Dès le XVIe siècle, Venise devient réputée pour ses verreries. Ainsi, sur l’île de Murano, les maîtres verriers utilisent cette nouvelle technique multipliant de cette manière les façons d’utiliser le miroir. Ce secret reste jalousement préservé par les maîtres verriers. Ainsi, la cité des Doges garde précieusement son savoir-faire. La police maintient sous surveillance ses miroitiers sur l’île de Murano : avec interdiction de divulguer les formules de fabrication sous peine de mort ! Le style artistique s’adapte et évolue pour s’accorder au style Gothique ou Renaissance. Des manufactures se développent pourtant en Europe, mais toujours placées sous l’égide des maîtres verriers venant de Venise.

Dès le règne de Louis XIII, la France commence à faire connaître son savoir-faire. Doit-on y voir l’influence de Marie de Médicis, la mère de Louis XIII dont le célèbre miroir est toujours exposé au Musée du Louvres ? (Image : wikimedia / Charles Martin / Domaine public)

Cependant, dès le règne de Louis XIII, la France commence à faire connaître son savoir-faire. Doit-on y voir l’influence de Marie de Médicis, la mère de Louis XIII dont le célèbre miroir est toujours exposé au Musée du Louvres ? Le style à la française prend toute sa dimension sous l’égide de Louis XIV. Avec l’aide de Jean-Baptiste Colbert, la Manufacture Royale des glaces, qui deviendra par la suite Saint-Gobain, sera mise en place. Elle regroupera des experts vénitiens qui initieront les ouvriers français à leur secret.

Le miroir étalera dès lors toutes ses lettres de noblesse. On le retrouvera dans la galerie des Glaces du château de Versailles, mais aussi dans les salles d’apparat des châteaux de Marly, Chambord ou encore Fontainebleau. Le miroir continuera ainsi d’évoluer et deviendra le reflet d’une époque déclinant son style et sa brillance dans le monde de l’art.

Avec l’aide de Jean-Baptiste Colbert, la Manufacture Royale des glaces, qui deviendra Saint-Gobain par la suite, sera mise en place. Elle regroupera des experts vénitiens qui initieront les ouvriers français à leur secret. (Image : wikimedia / Claude Lefèbvre / Domaine public)

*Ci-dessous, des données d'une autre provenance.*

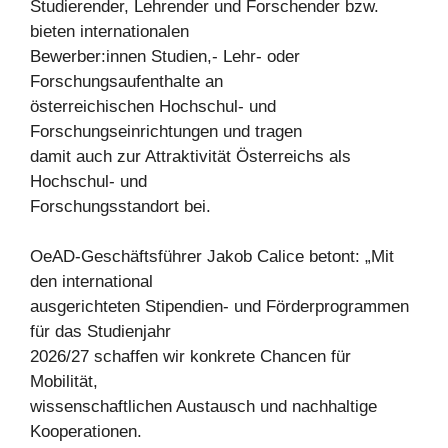
Studierender, Lehrender und Forschender bzw.
bieten internationalen
Bewerber:innen Studien,- Lehr- oder
Forschungsaufenthalte an
österreichischen Hochschul- und
Forschungseinrichtungen und tragen
damit auch zur Attraktivität Österreichs als
Hochschul- und
Forschungsstandort bei.
OeAD-Geschäftsführer Jakob Calice betont: „Mit
den international
ausgerichteten Stipendien- und Förderprogrammen
für das Studienjahr
2026/27 schaffen wir konkrete Chancen für
Mobilität,
wissenschaftlichen Austausch und nachhaltige
Kooperationen.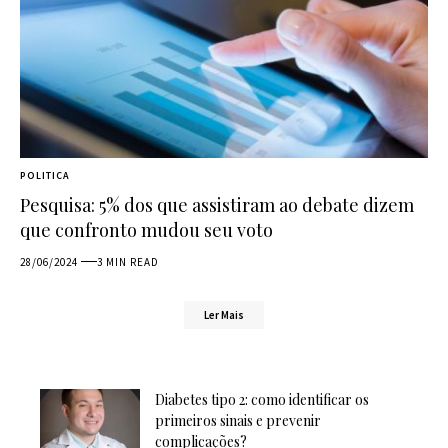
POLITICA
Pesquisa: 5% dos que assistiram ao debate dizem
que confronto mudou seu voto
28/06/2024
3 MIN READ
Ler Mais
Diabetes tipo 2: como identificar os
primeiros sinais e prevenir
complicações?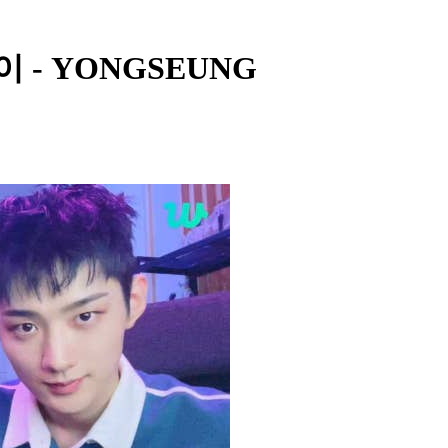
 승이 - YONGSEUNG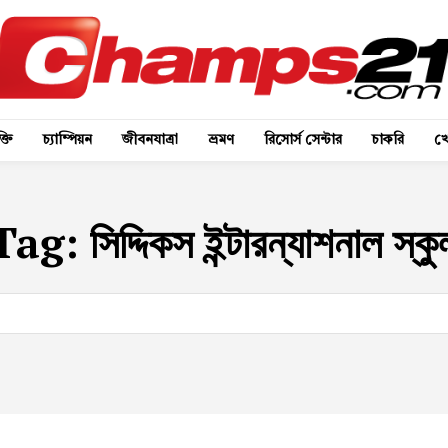
্তি
চ্যাম্পিয়ন
জীবনযাত্রা
ভ্রমণ
রিসোর্স সেন্টার
চাকরি
খে
Tag:
সিদ্দিকস ইন্টারন্যাশনাল স্কু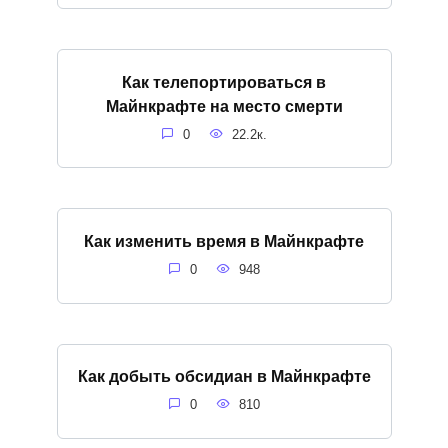
Как телепортироваться в
Майнкрафте на место смерти
0
22.2к.
Как изменить время в Майнкрафте
0
948
Как добыть обсидиан в Майнкрафте
0
810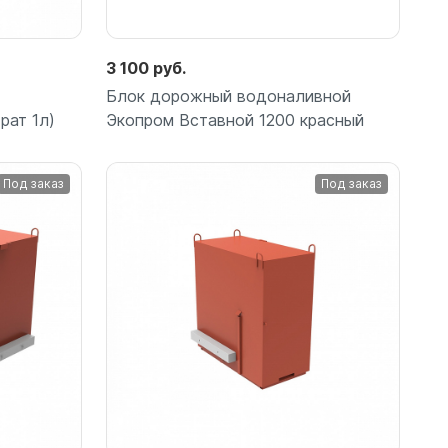
3 100 руб.
Блок дорожный водоналивной
рат 1л)
Экопром Вставной 1200 красный
Под заказ
Под заказ
Подробнее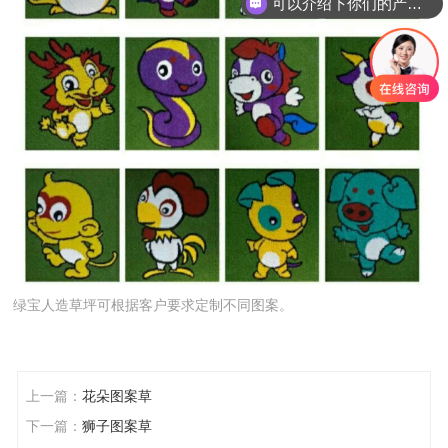
可以介绍下你们的产品么
绿宝人造草坪可根据客户要求定制不同图案。
上一篇：
花朵图案草
下一篇：
狮子图案草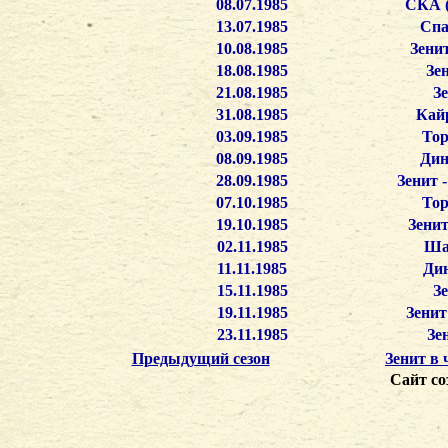
08.07.1985
СКА (
13.07.1985
Спа
10.08.1985
Зени
18.08.1985
Зе
21.08.1985
З
31.08.1985
Кайр
03.09.1985
Тор
08.09.1985
Дин
28.09.1985
Зенит 
07.10.1985
Тор
19.10.1985
Зенит
02.11.1985
Шах
11.11.1985
Дин
15.11.1985
Зе
19.11.1985
Зенит
23.11.1985
Зе
Предыдущий сезон
Зенит в
Сайт со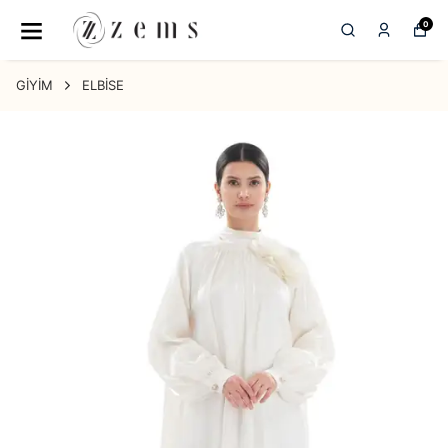
0
GİYİM
ELBİSE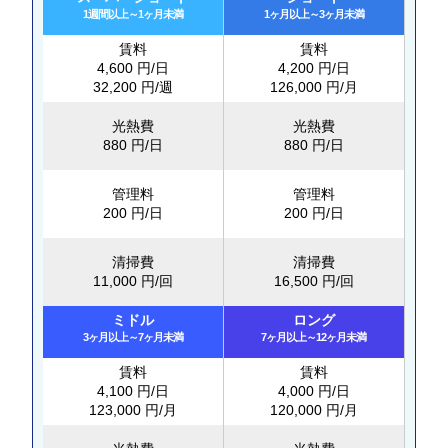
1週間以上～1ヶ月未満
1ヶ月以上～3ヶ月未満
賃料
賃料
4,600 円/日
4,200 円/日
32,200 円/週
126,000 円/月
光熱費
光熱費
880 円/日
880 円/日
管理料
管理料
200 円/日
200 円/日
清掃費
清掃費
11,000 円/回
16,500 円/回
ミドル
ロング
3ヶ月以上～7ヶ月未満
7ヶ月以上～12ヶ月未満
賃料
賃料
4,100 円/日
4,000 円/日
123,000 円/月
120,000 円/月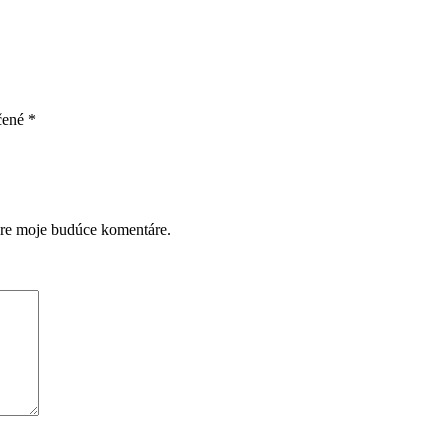
čené
*
pre moje budúce komentáre.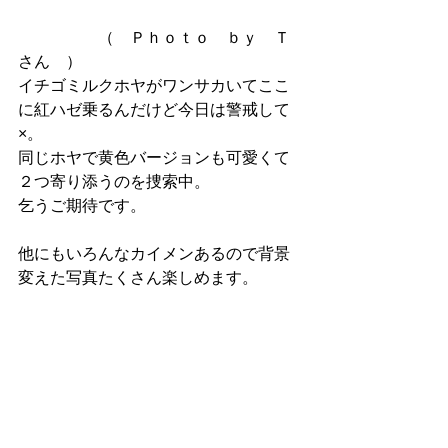
　　　　　（　Ｐｈｏｔｏ　ｂｙ　Ｔ
さん　）
イチゴミルクホヤがワンサカいてここ
に紅ハゼ乗るんだけど今日は警戒して
×。
同じホヤで黄色バージョンも可愛くて
２つ寄り添うのを捜索中。
乞うご期待です。
他にもいろんなカイメンあるので背景
変えた写真たくさん楽しめます。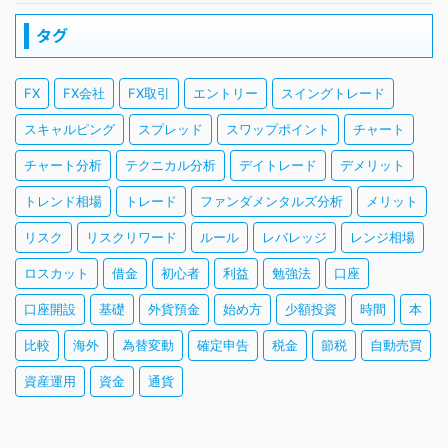
タグ
FX
FX会社
FX取引
エントリー
スイングトレード
スキャルピング
スプレッド
スワップポイント
チャート
チャート分析
テクニカル分析
デイトレード
デメリット
トレンド相場
トレード
ファンダメンタルズ分析
メリット
リスク
リスクリワード
ルール
レバレッジ
レンジ相場
ロスカット
借金
初心者
利益
勉強法
口座
口座開設
基礎
外貨預金
始め方
少額投資
時間
本
比較
海外
為替変動
確定申告
税金
節税
自動売買
資産運用
資金
通貨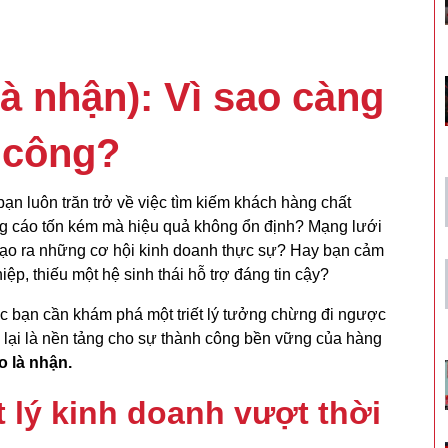
à nhận): Vì sao càng
 công?
ạn luôn trăn trở về việc tìm kiếm khách hàng chất
g cáo tốn kém mà hiệu quả không ổn định? Mạng lưới
 tạo ra những cơ hội kinh doanh thực sự? Hay bạn cảm
iệp, thiếu một hệ sinh thái hỗ trợ đáng tin cậy?
úc bạn cần khám phá một triết lý tưởng chừng đi ngược
 lại là nền tảng cho sự thành công bền vững của hàng
o là nhận.
ết lý kinh doanh vượt thời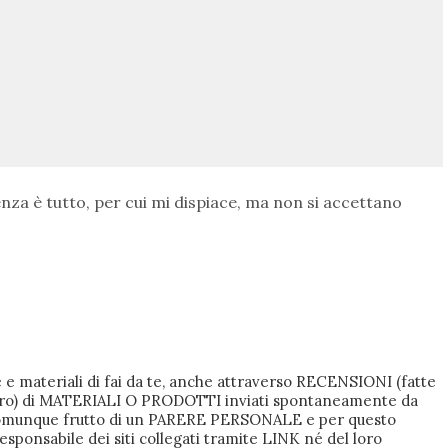
nza è tutto, per cui mi dispiace, ma non si accettano
 e materiali di fai da te, anche attraverso RECENSIONI (fatte
i lucro) di MATERIALI O PRODOTTI inviati spontaneamente da
 comunque frutto di un PARERE PERSONALE e per questo
responsabile dei siti collegati tramite LINK né del loro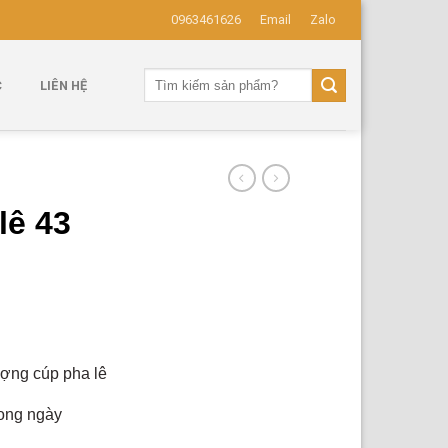
0963461626
Email
Zalo
Tìm
C
LIÊN HỆ
kiếm:
lê 43
ượng cúp pha lê
rong ngày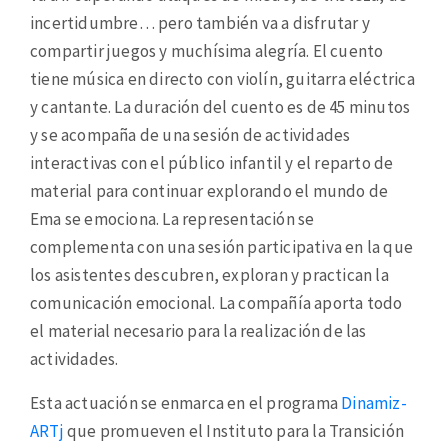
incertidumbre… pero también va a disfrutar y
compartir juegos y muchísima alegría. El cuento
tiene música en directo con violín, guitarra eléctrica
y cantante. La duración del cuento es de 45 minutos
y se acompaña de una sesión de actividades
interactivas con el público infantil y el reparto de
material para continuar explorando el mundo de
Ema se emociona. La representación se
complementa con una sesión participativa en la que
los asistentes descubren, exploran y practican la
comunicación emocional. La compañía aporta todo
el material necesario para la realización de las
actividades.
Esta actuación se enmarca en el programa
Dinamiz-
ARTj
que promueven el Instituto para la Transición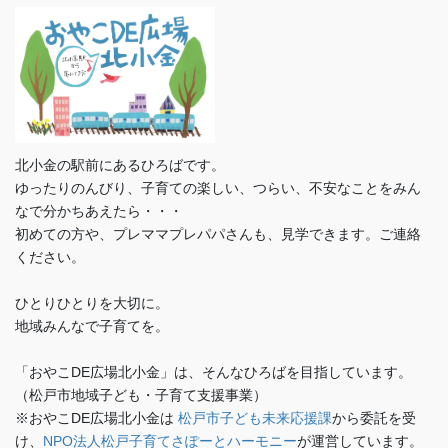
北小金の駅前にあるひろばです。
ゆったりのんびり、子育ての楽しい、つらい、不安なことをみん
なで分かちあえたら・・・
初めての方や、プレママプレパパさんも、見学できます。ご連絡
ください。
ひとりひとりを大切に。
地域みんなで子育てを。
「おやこDE広場北小金」は、そんなひろばを目指しています。
（松戸市地域子ども・子育て支援事業）
※おやこDE広場北小金は
松戸市子ども未来応援課
から委託を受
け、
NPO法人松戸子育てさぽーとハーモニー
が運営しています。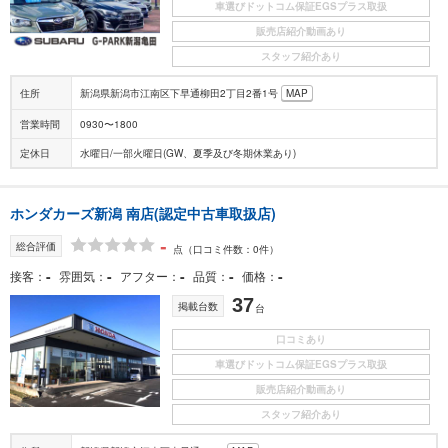
車選びドットコム保証EGSプラス取扱
販売店紹介動画あり
スタッフ紹介あり
住所
新潟県新潟市江南区下早通柳田2丁目2番1号
MAP
営業時間
0930〜1800
定休日
水曜日/一部火曜日(GW、夏季及び冬期休業あり)
ホンダカーズ新潟 南店(認定中古車取扱店)
-
総合評価
点
（口コミ件数：0件）
-
-
-
-
-
接客
雰囲気
アフター
品質
価格
37
掲載台数
台
口コミあり
車選びドットコム保証EGSプラス取扱
販売店紹介動画あり
スタッフ紹介あり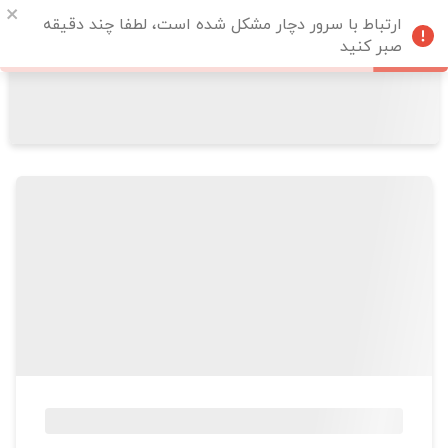
ارتباط با سرور دچار مشکل شده است، لطفا چند دقیقه
صبر کنید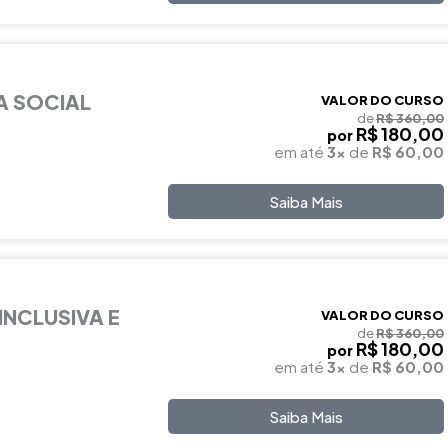
A SOCIAL
VALOR DO CURSO
de
R$ 360,00
R$ 180,00
por
em até
3x
de
R$ 60,00
Saiba Mais
INCLUSIVA E
VALOR DO CURSO
de
R$ 360,00
R$ 180,00
por
em até
3x
de
R$ 60,00
Saiba Mais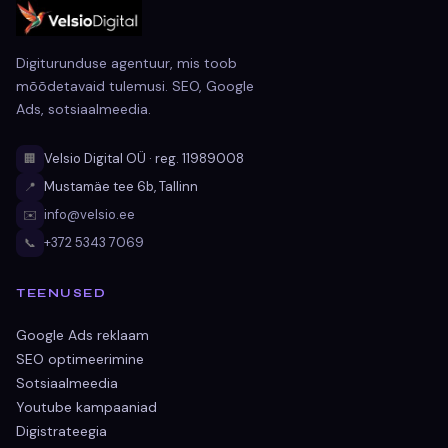
Digiturunduse agentuur, mis toob
mõõdetavaid tulemusi. SEO, Google
Ads, sotsiaalmeedia.
Velsio Digital OÜ · reg. 11989008
🏢
Mustamäe tee 6b, Tallinn
📍
info@velsio.ee
✉️
+372 5343 7069
📞
TEENUSED
Google Ads reklaam
SEO optimeerimine
Sotsiaalmeedia
Youtube kampaaniad
Digistrateegia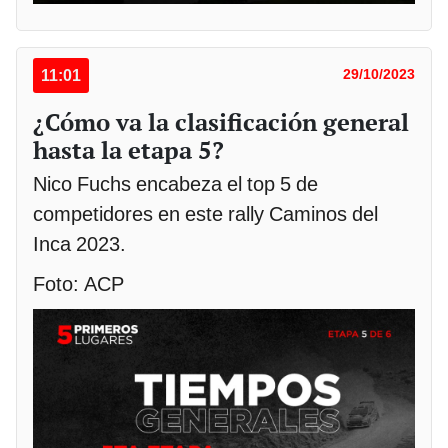
11:01
29/10/2023
¿Cómo va la clasificación general
hasta la etapa 5?
Nico Fuchs encabeza el top 5 de
competidores en este rally Caminos del
Inca 2023.
Foto: ACP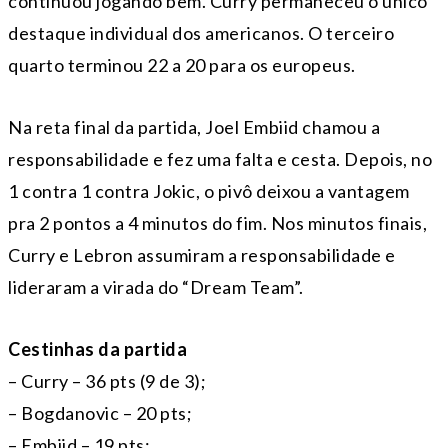
continuou jogando bem. Curry permaneceu o único
destaque individual dos americanos. O terceiro
quarto terminou 22 a 20 para os europeus.
Na reta final da partida, Joel Embiid chamou a
responsabilidade e fez uma falta e cesta. Depois, no
1 contra 1 contra Jokic, o pivô deixou a vantagem
pra 2 pontos a 4 minutos do fim. Nos minutos finais,
Curry e Lebron assumiram a responsabilidade e
lideraram a virada do “Dream Team”.
Cestinhas da partida
– Curry – 36 pts (9 de 3);
– Bogdanovic – 20 pts;
– Embiid – 19 pts;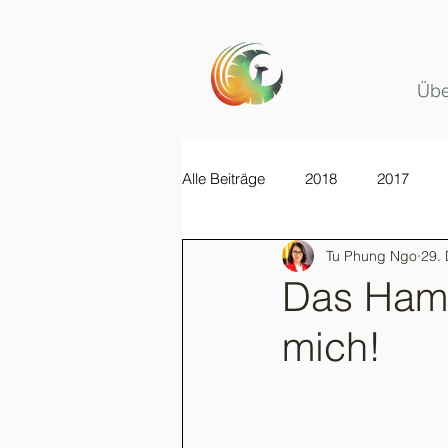
Übe
Alle Beiträge
2018
2017
Tu Phung Ngo
29.
Das Hamb
mich!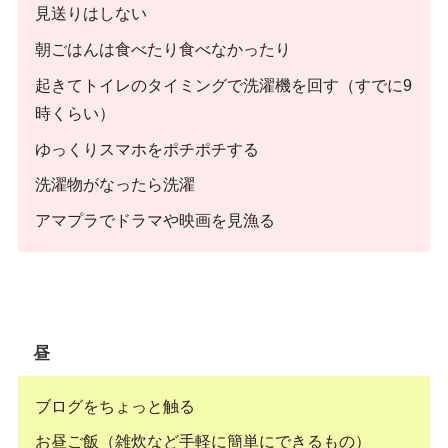
見送りはしない
朝ごはんは食べたり食べなかったり
起きてトイレのタイミングで洗濯機を回す（すでに9
時くらい）
ゆっくりスマホをポチポチする
洗濯物がなったら洗濯
アマプラでドラマや映画を見漁る
昼
ブログをちょっと触る
お昼ご飯（雑炊など手軽に簡単にできるもの）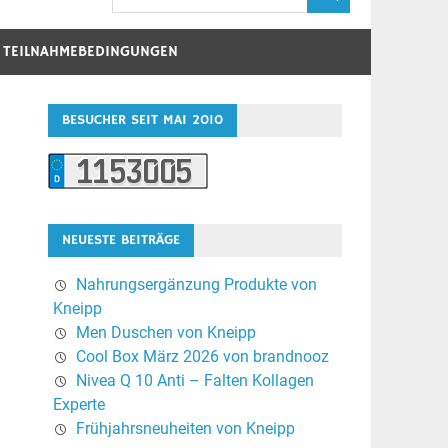
D TEILNAHMEBEDINGUNGEN
BESUCHER SEIT MAI 2010
NEUESTE BEITRÄGE
Nahrungsergänzung Produkte von
Kneipp
Men Duschen von Kneipp
Cool Box März 2026 von brandnooz
Nivea Q 10 Anti – Falten Kollagen
Experte
Frühjahrsneuheiten von Kneipp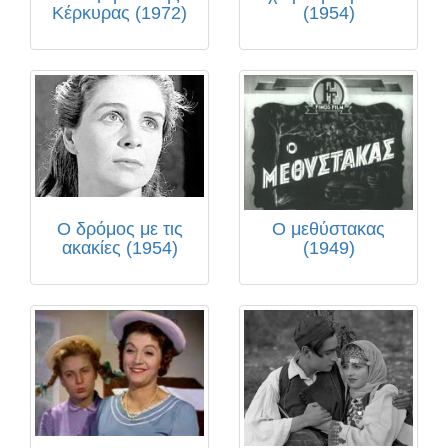
Κέρκυρας (1972)
(1954)
Ο δρόμος με τις
Ο μεθύστακας
ακακίες (1954)
(1949)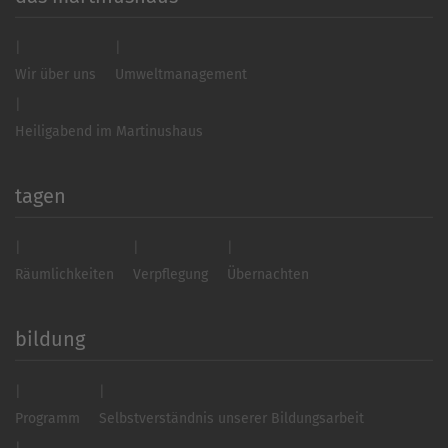
Wir über uns
Umweltmanagement
Heiligabend im Martinushaus
tagen
Räumlichkeiten
Verpflegung
Übernachten
bildung
Programm
Selbstverständnis unserer Bildungsarbeit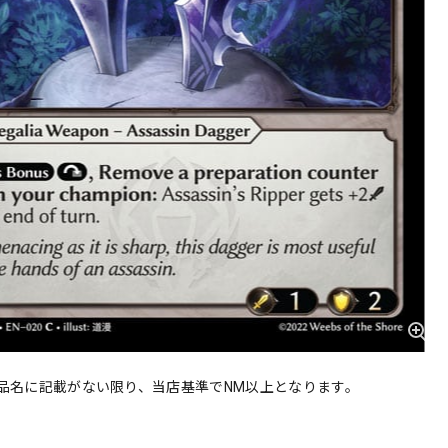
品名に記載がない限り、当店基準でNM以上となります。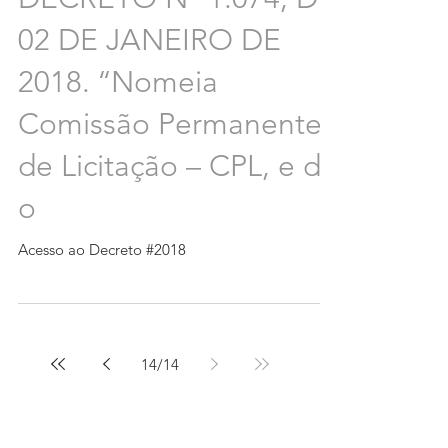
02 DE JANEIRO DE
2018. ‘‘Nomeia
Comissão Permanente
de Licitação – CPL, e dá
o
Acesso ao Decreto #2018
14
/
14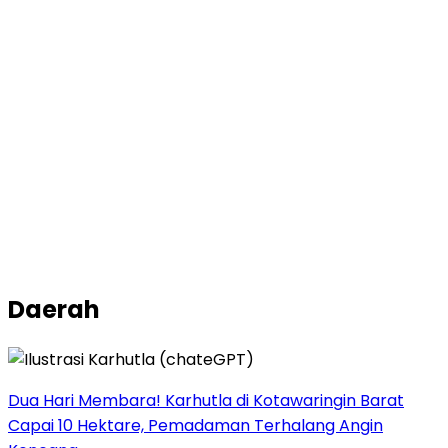
Daerah
Dua Hari Membara! Karhutla di Kotawaringin Barat
Capai 10 Hektare, Pemadaman Terhalang Angin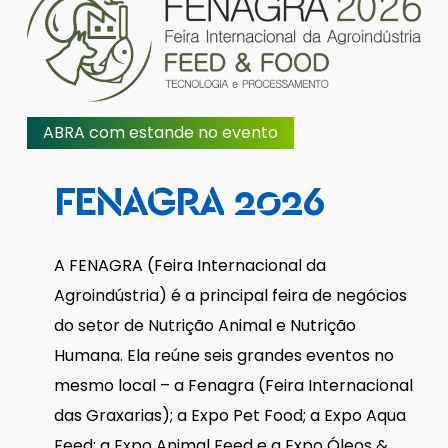
ABRA com estande no evento
FENAGRA
2026
A FENAGRA (Feira Internacional da
Agroindústria) é a principal feira de negócios
do setor de Nutrição Animal e Nutrição
Humana. Ela reúne seis grandes eventos no
mesmo local – a Fenagra (Feira Internacional
das Graxarias); a Expo Pet Food; a Expo Aqua
Feed; a Expo Animal Feed e a Expo Óleos &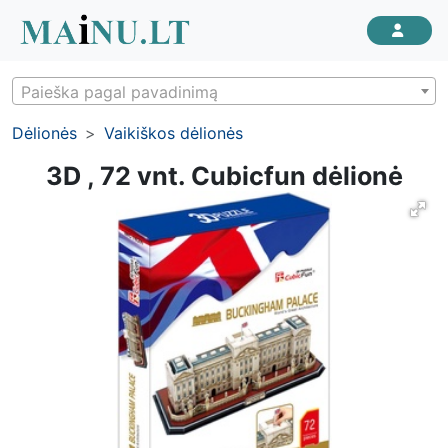
Paieška pagal pavadinimą
Dėlionės
Vaikiškos dėlionės
3D , 72 vnt. Cubicfun dėlionė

Les qu’en-dira-t-on autour du miroir

Connaissez-vous la différence entre une glace et un miroir ? Il n’y en a pas vraiment, car une glace est avant tout un miroir. Mais un miroir de grande taille qui a été nommé glace, parce qu’il rappelle l’aspect solidifié par le froid.

Comment savoir si un miroir est ancien ? La technique est facile, à l’aide d’un simple stylo, il vous suffit d’approcher la pointe de celui-ci jusqu’à toucher la surface du miroir. Si la pointe est espacée de son reflet, cela signifie que le miroir est épais et il est donc probable que celui-ci soit ancien.

Comment se voit-on dans notre quotidien à travers ce miroir ? Un proverbe chinois dit : « Quand tout va mal, regarde-toi dans le miroir ». Mais qu’y verra-t-on ? Cicéron a laissé cette citation : « Car si le visage est le miroir de l’âme, les yeux en sont les interprètes ». Le miroir devient alors une allégorie qui nous relie à l’âme. Nous sommes peut-être loin du « miroir reflet de soi ».

Le miroir continue à nous suivre et à nous poursuivre, apportant son éclat dans nos vies. Il ne prend toujours aucune ride, mais s’amuse souvent à nous renvoyer, sans fard, les empreintes de la vie ou le reflet de nos âmes. N’oublions pas que les peuples primitifs accordaient au miroir une valeur de magie, celle parfois d’emprisonner l’être véritable d’une personne.